Untuk mendukung program-program kerjanya kedapan KipppTan membangun kerjasama dengan universitas-universitas negeri dan swasta, Lembanga-lembaga Riset, LSM, NGO, dan Lembaga-lembaga donor baik dari dalam maupun luar negeri. Juga sebagai Lembaga Swadaya Masyarakat KipppTan akan bermitra sejajar dengan Pemerintah sebagai sosial kontrol, wadah pembina, pelindung dan penyelamatan terhadap arti pentingnya Pengembangan Pertanian yang basis pada Pengelolaan Lingkungan Hidup yang serasi selaras dan seimbang. Sehingga dalam pelaksanaannya Inovasi dan Bio-Teknologi Pertanian dapat terserap kepada para petani dan pelaku usaha pertanian yang ditunjukkan dengan meningkatnya hasil dan mutu produksi pertanian serta kesejahteraan dari pada petani. Seiring dengan timbulnya animo masyarakat untuk menjaga dan mengelola lingkungan hidup yang terpadu dan menyeluruh dengan memperhitungkan kebutuhan generasi masa kini dan generasi masa depan.

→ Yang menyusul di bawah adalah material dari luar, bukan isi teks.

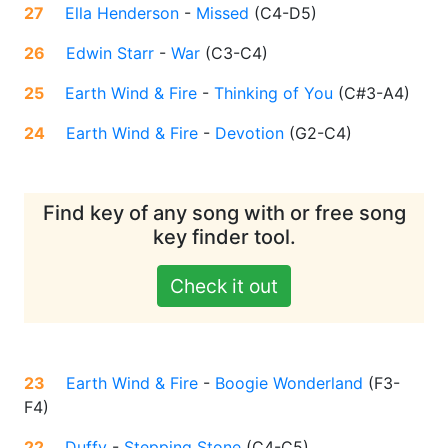
27
Ella Henderson
-
Missed
(
C4-D5
)
26
Edwin Starr
-
War
(
C3-C4
)
25
Earth Wind & Fire
-
Thinking of You
(
C#3-A4
)
24
Earth Wind & Fire
-
Devotion
(
G2-C4
)
Find key of any song with or free song
key finder tool.
Check it out
23
Earth Wind & Fire
-
Boogie Wonderland
(
F3-
F4
)
22
Duffy
-
Stepping Stone
(
C4-C5
)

Idealisme dan kemauan adalah hakekat hidup yang terkadang nyaris lumpuh oleh sikap pesimis dan apriori atas keadaan saat ini. Namun masih ada celah untuk kita bisa mengokohkannya dengan semangat kemauan, kerja keras, membuang rasa putus asa dan membelenggu rasa ragu. Karenanya dengan rasa optimis KippTan yang dibentuk dengan idealisme dan kemauan teguh ini harus mampu secara gradual membawa perubahan sikap para petani dan pelaku usaha pertanian kearah kesadaran akan arti pentingnya Pembangunan Ekonomi Pertanian Yang Berwawasan Lingkungan.
Kita bisa jika kita pikir bisa, karena letak kemuliaan seorang insan bila mana ia dapat bermanfaat bagi manusia dan alam lingkungannya.